Manifestations au Togo : l’opposition dénonce une réforme constitutionnelle controversée

Le calme apparent de Vogan, petite ville du sud du Togo située à une soixantaine de kilomètres de Lomé, a été rompu dimanche par le rassemblement de plusieurs centaines de citoyens. Leur objectif ? Exprimer leur rejet unanime de la Constitution adoptée en 2024, perçue comme un outil permettant au président Faure Gnassingbé de conserver indéfiniment les rênes du pays.

Un mouvement citoyen en pleine expansion

Cette mobilisation, orchestrée par le Cadre national de concertation pour le changement au Togo (CNCC), marque une nouvelle étape dans la contestation de l’opposition togolaise. Il s’agit du deuxième événement de ce type en trois mois, après une première démonstration de force organisée début mai. Ces rassemblements restent rares dans un pays où l’expression publique de mécontentement est souvent étouffée.

Les manifestants, unis sous des bannières aux messages percutants, ont scandé des slogans comme « Non au changement anticonstitutionnel du gouvernement » ou « Coup d’État constitutionnel ». Leur colère est dirigée contre une réforme qu’ils qualifient d’illégitime, mettant en lumière les vices d’un système politique qu’ils jugent verrouillé.

Des accusations de coup d’État constitutionnel

David Dosseh, porte-parole du Front citoyen Togo debout (FCTD), l’une des organisations à l’origine de ce mouvement, a vivement critiqué la nouvelle Constitution. Selon lui, « Il s’agit d’un coup d’État constitutionnel que les Togolais n’accepteront jamais ». Son discours reflète l’opinion d’une partie importante de la société civile et de l’opposition, qui dénoncent une manipulation des institutions pour servir les intérêts d’un seul homme.

En effet, la réforme de 2024 a profondément transformé le paysage politique togolais. Elle a notamment mis fin à l’élection du chef de l’État au suffrage universel direct, remplaçant ce système par un régime parlementaire. Désormais, le président du Conseil, une nouvelle fonction exécutive, est occupé par Faure Gnassingbé, au pouvoir depuis 2005. Pour ses détracteurs, cette manœuvre vise clairement à pérenniser son mandat.

Des tensions déjà meurtrières

La contestation ne date pas d’hier. Dès 2025, des manifestations avaient éclaté, entraînant des heurts violents. Selon les chiffres de la société civile, sept personnes ont perdu la vie, tandis que le parquet évoque cinq décès par noyade dans des circonstances troubles. Ces événements ont laissé des traces profondes dans la mémoire collective.

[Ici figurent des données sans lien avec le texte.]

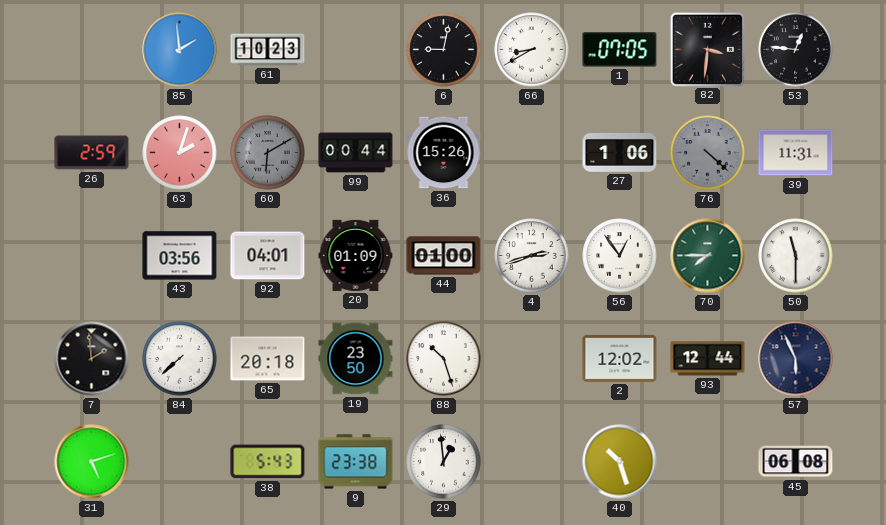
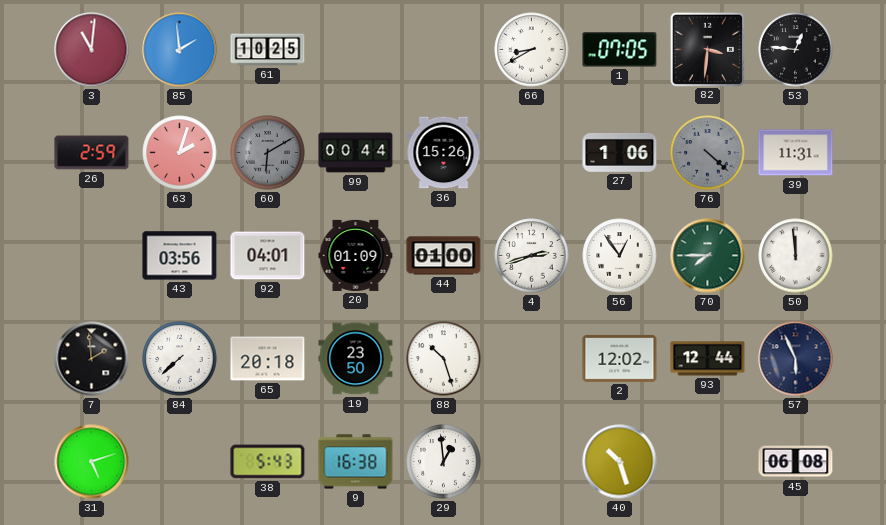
3: none -> 11:01
61: 10:23 -> 10:25
6: 9:02 -> none
50: 11:30 -> 11:59
9: 23:38 -> 16:38
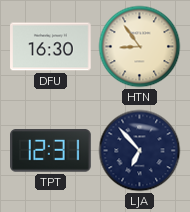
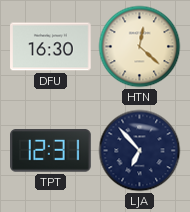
HTN: 8:54 -> 12:22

Face à ces accusations, le gouvernement togolais a trouvé un allié inattendu : la Cour de justice de la Communauté économique des États de l’Afrique de l’Ouest (CEDEAO). Dans un arrêt rendu le 29 janvier, celle-ci a qualifié la réforme de « changement anticonstitutionnel de gouvernement ». Une décision clairement rejetée par les autorités locales, qui estiment que la Cour a outrepassé ses prérogatives. Le gouvernement affirme que sa compétence se limite au respect des droits humains et du droit communautaire, sans pouvoir juger la constitutionnalité des lois internes.